The enhanced freedom increases their chance for double charge exchange by allowing the nuclei to perform close collisions with one electron and distant collisions with the other electron. This flexibility of the SDS-4B method is practical since all the calculations can be performed with the same complexity as in the BCIS-4B and BDW-4B methods. The superiority of the SDS-4B method over the CDW-4B method can be understood by the main mathematical reason, as well. It is the fact that the SDS-4B method is void of the ’multiplication effect’ (the product of the two full electronic Coulomb waves per channel), which impedes the performance of the CDW-4B method for DC.

The SDS-4B and BCIS-4B methods for DC are compared in Fig. 5. Herein, the SDS-4B method is seen to be superior to the BCIS-4B method. More specifically, below about 1000 keV, the SDS-4B method is more successful than the BCIS-4B method in predicting the experimental data. Above 1000 keV, the two methods give the cross sections Q in a very close proximity of each other or even almost coincident. The reason for which the line for Q in the SDS-4B method lies considerably above that in the BCIS-4B method is in the absence and presence of the Coulomb \(\varvec{R}-\)dependent phase factor in the former and latter theory, respectively.

This phase disappears altogether from the SDS-4B method for \(Z_{\textrm{P}}=Z_{\textrm{T}}\) as in process (30). Oscillations (with the underlying destructive interferences) of such a phase reduce Q in the BCIS-4B method (as discussed with Fig. 2). Conversely, the lack of these oscillations in the SDS-4B method leads to the augmented Q by an extent sufficient for a visibly improved agreement between the theory and measurements (Fig. 5).

4 Conclusions

A class of two-electron rearranging collisions between alpha particles and helium is studied theoretically at intermediate and high impact energies. Addressed are quantum-mechanical four-body distorted wave (DW) perturbative methods on double capture (DC) at 100-8000 keV. A comparative analysis is performed using six DW theories with the correct initial and final boundary conditions (CB1-4B, CDW-4B, CDW-EIS-4B, BCIS-4B, BDW-4B, SDS-4B). The first mentioned method is of the first-order, while the remaining five are of the second-order. A DW method for DC is of the second-order only if it includes at least one electronic full Coulomb wave function for the continuum intermediate states. The CB1-4B method has no such DW functions. In contrast, the CDW-4B method has four electronic full Coulomb waves compared with two such functions in the CDW-EIS-4B, BCIS-4B, BDW-4B and SDS-4B methods.

Taking into account some of continuum states in an intermediate channel should improve the agreement between the DW theories and the measurements. The reason is in the dominance of ionization over capture at higher energies. To include such states, the CDW-4B, CDW-EIS-4B, BCIS-4B and BDW-4B methods for DC consider simultaneous capture of both electrons from their twofold continuum intermediate states in one or two channels. In the SDS-4B method, one electron is first emitted into a continuum state and then captured from that ionization channel, while capture of the other electron occurs directly from a bound state. This sequence of scattering events is symmetrized to allow for the electron exchange effect to take place.

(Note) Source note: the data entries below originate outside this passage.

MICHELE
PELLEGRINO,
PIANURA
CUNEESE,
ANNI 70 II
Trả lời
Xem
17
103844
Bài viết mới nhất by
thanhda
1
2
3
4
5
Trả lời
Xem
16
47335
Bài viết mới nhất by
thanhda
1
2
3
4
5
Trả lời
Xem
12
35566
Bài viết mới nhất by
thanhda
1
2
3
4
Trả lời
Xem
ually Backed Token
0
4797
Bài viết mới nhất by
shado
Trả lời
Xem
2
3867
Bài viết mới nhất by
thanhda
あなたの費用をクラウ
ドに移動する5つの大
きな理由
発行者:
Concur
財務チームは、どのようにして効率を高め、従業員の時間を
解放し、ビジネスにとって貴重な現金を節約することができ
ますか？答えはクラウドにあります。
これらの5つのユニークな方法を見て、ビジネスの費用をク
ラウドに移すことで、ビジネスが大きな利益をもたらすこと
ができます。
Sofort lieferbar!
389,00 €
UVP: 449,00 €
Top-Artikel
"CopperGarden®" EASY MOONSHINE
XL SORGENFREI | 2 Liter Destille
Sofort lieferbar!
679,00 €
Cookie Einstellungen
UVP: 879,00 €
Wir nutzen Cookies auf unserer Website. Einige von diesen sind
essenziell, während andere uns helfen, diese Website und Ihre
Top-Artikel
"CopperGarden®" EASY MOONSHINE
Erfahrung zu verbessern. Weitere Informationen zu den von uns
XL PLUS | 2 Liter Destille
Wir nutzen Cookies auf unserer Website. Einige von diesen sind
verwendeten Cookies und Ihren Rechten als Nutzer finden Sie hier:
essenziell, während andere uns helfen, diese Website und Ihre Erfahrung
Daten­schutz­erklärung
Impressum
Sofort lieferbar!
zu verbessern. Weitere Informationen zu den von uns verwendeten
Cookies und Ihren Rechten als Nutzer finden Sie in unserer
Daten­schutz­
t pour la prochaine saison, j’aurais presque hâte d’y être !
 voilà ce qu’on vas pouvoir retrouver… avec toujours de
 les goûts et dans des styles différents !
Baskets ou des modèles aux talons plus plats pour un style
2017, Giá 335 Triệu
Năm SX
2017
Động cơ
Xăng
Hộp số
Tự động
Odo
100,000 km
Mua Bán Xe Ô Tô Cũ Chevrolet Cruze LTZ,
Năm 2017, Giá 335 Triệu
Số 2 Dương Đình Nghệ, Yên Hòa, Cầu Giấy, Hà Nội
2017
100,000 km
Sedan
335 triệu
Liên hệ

At higher energies, the DW theories can distinguish the two main collisional pathways for DC through single and double scatterings of electrons with nuclei. The former is direct (one step) with no electronic intermediate channels for either electron. The latter is indirect (two steps) with some intermediate ionizing channels for one or both electrons. In single collisions, capture by fast projectile nuclei takes place only for electrons with high longitudinal momentum components in the bound states. However, double collisions can occur with no recourse to large momentum components in the impulse representation of the electronic bound-state wave functions. As such, single and double scatterings can happen in different parts of the configuration space of the four interacting charged particles.

Thus, if both electrons should simultaneously undergo double scatterings in two channels, they necessarily ought to occupy nearly the same spatial positions at almost the same time. This is typical of the CDW-4B method for DC where, at sufficiently high energies, double scattering is manifested especially by the Thomas-like peaks in differential cross sections, \(\text{ d }Q/\text{d }\Omega .\) Such a demanding restriction can partially be lifted by allowing single collisions for one electron and double collisions for the other electron in each channel, as in the SDS-4B method. It is then of interest to assess which of these competing mechanisms might prevail in DC at intermediate and high energies.

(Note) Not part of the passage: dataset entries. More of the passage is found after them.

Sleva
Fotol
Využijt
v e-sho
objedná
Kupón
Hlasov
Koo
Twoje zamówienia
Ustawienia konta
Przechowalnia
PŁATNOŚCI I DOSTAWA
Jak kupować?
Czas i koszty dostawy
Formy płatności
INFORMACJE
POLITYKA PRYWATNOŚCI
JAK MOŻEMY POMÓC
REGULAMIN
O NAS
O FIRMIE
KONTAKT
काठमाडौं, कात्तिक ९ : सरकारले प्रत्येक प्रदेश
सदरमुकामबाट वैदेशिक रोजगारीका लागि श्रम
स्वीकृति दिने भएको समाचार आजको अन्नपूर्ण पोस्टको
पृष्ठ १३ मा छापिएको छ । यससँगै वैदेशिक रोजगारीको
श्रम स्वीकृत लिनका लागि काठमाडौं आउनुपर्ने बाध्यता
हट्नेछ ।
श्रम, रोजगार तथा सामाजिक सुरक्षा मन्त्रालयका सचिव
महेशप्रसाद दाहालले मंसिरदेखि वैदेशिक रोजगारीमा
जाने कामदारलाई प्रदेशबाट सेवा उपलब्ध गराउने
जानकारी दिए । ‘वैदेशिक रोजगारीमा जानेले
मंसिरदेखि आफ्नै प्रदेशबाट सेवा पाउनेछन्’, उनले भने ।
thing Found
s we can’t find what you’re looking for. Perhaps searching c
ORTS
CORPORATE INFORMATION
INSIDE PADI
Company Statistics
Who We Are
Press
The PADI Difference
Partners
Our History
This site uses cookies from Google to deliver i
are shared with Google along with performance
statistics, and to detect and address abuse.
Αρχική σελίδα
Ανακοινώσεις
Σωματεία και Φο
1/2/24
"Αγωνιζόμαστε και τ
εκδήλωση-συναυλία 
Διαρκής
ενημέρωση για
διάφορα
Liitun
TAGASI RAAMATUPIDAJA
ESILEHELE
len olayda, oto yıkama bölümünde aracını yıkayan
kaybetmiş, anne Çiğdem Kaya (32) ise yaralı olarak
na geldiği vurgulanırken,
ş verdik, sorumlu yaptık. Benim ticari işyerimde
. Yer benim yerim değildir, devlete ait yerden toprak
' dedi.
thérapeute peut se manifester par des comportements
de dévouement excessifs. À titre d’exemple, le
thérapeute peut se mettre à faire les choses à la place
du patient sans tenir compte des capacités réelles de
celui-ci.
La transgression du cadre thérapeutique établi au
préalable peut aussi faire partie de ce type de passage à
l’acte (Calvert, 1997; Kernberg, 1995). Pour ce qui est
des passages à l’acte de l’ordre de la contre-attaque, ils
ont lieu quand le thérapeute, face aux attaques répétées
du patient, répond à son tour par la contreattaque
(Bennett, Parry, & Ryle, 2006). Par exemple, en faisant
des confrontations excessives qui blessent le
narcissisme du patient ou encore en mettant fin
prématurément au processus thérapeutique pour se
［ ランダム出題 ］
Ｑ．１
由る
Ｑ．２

The general DW framework is wide open to different choices of distorted waves and distorting potentials, each of which can, in principle, be theoretically well founded as long as the correct boundary conditions are satisfied in the entrance and exit channels. Still, even with the latter conditions duly fulfilled, it becomes a matter of a serious concern if this freedom and flexibility is compromised by potential significant discrepancies among different DW choices.

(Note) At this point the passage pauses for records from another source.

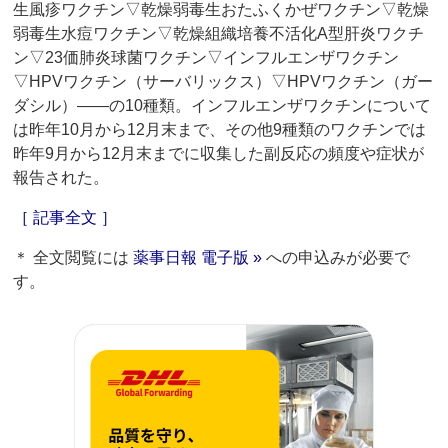
生風疹ワクチン▽乾燥弱毒生おたふくかぜワクチン▽乾燥
弱毒生水痘ワクチン▽乾燥組織培養不活化A型肝炎ワクチ
ン▽23価肺炎球菌ワクチン▽インフルエンザワクチン
▽HPVワクチン（サーバリックス）▽HPVワクチン（ガー
ダシル）――の10種類。インフルエンザワクチンについて
は昨年10月から12月末まで、その他9種類のワクチンでは
昨年9月から12月末までに収集した副反応の頻度や症状が
報告された。
［ 記事全文 ］
＊ 全文閲覧には
薬事日報 電子版 »
への申込みが必要で
す。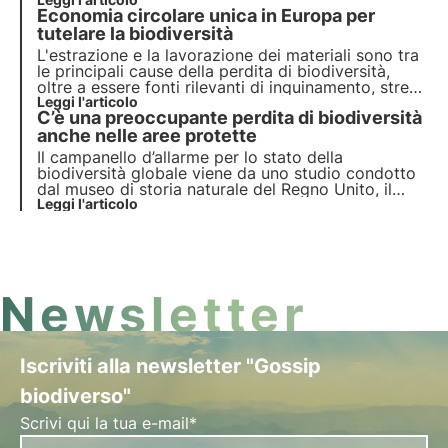
alla COP16 del 2024. Sono cinque le tendenze
Economia circolare unica in Europa per
globali che alimentano il crescente interesse delle
aziende per la natura e la biodiversità.
tutelare la biodiversità
L'estrazione e la lavorazione dei materiali sono tra
le principali cause della perdita di biodiversità,
oltre a essere fonti rilevanti di inquinamento, stress
idrico ed emissioni di gas serra. L’Ue può avviare
Leggi l'articolo
C’è una preoccupante perdita di biodiversità
strategie per raggiungere un'economia circolare
unica sostenibile a zero emissioni nette.
anche nelle aree protette
Il campanello d’allarme per lo stato della
biodiversità globale viene da uno studio condotto
dal museo di storia naturale del Regno Unito, il
quale ha dimostrato che la biodiversità sta calando
Leggi l'articolo
più rapidamente nelle aree definite come protette
rispetto a quelle non protette.
Newsletter
Iscriviti alla newsletter "Gossip
biodiverso"
Scrivi qui la tua e-mail*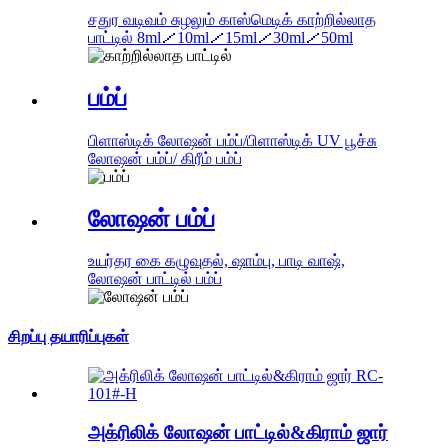
சதுர வடிவம் சுழலும் காஸ்மெடிக் காற்றில்லாத
பாட்டில் 8ml／10ml／15ml／30ml／50ml
பம்ப்
பிளாஸ்டிக் லோஷன் பம்ப்/பிளாஸ்டிக் UV பூச்சு
லோஷன் பம்ப்/ கிரீம் பம்ப்
லோஷன் பம்ப்
உயர்தர கை கழுவுதல், ஷாம்பு, பாடி வாஷ்,
லோஷன் பாட்டில் பம்ப்
சிறப்பு தயாரிப்புகள்
அக்ரிலிக் லோஷன் பாட்டில்&கிராம் ஜார்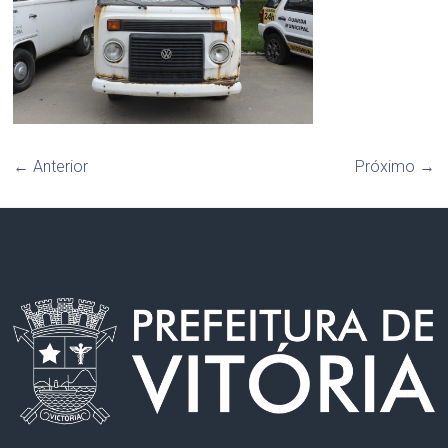
← Anterior
Próximo →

It is then ultimately the experiment that can help in identifying the most probable mechanism offered by various DW theories. The past applications of such a criterion of proven validity to single capture (SC) and DC in the same heavy particle collisions met with unequal success. For total cross sections Q in SC, above the Massey peak area of impact energy E (around 100 keV/amu and up to several MeV/amu), the available measurements systematically confirmed a robust reliability of several DW theories that gave similar results despite very different choices of distorted waves.

However, a similar performance is generally unmatched by DC for which various DW selections yield vastly different cross sections Q. This occurs at the same mentioned energies E, i.e. well within the anticipated validity domain of the DW theories. Nevertheless, the existing experimental data can discriminate between the two types of these DW theories. One type of the DW methods assumes ’the concerted or uni-mode’ for DC by requiring that both electrons are simultaneously transferred by way of an identical mechanism per channel (single or double collisions or both). These are the CB1-4B, CDW-4B, CDW-EIS-4B, BCIS-4B and BDW-4B methods. They do not mix single with double scattering mechanisms in the given channel. However, none of these theories can successfully represent the mutually concordant measured cross sections from different experiments at all the energies above 200 keV for DC in the \(\alpha -{\textrm{He}}\) collisions.

The other type of the DW theories adopts a symmetrized, twofold mechanism. It explicitly combines the two ’individual or separate modes’ for DC in each channel by hybridizing a single scattering for one electron and a double scattering for the other electron. As per its very name, the single-double scattering method, the SDS-4B method, is an example of this alternative mechanism for DC. It reproduces excellently most of the measured cross sections at \(E\ge \)200 keV for the \(\alpha -\textrm{He}\) collisions. The implication is that DC becomes more likely with the coupled single-double scatterings in each channel than with two double scatterings in both channels. The conclusion is that the adequacy of the SDS-4B method for DC is comparable to the established reliability of the CDW-4B method for SC in the same \(\alpha -\textrm{He}\) collisions above 200 keV. This achievement restores confidence in the lowest-order of the Dodd-Greider perturbation series for DC. Such a platform enables affordable comprehensive numerical computations on Q also for DC in various applications, not only within ion-atom collision physics, but likewise in several neighboring branches and disciplines of scientific research.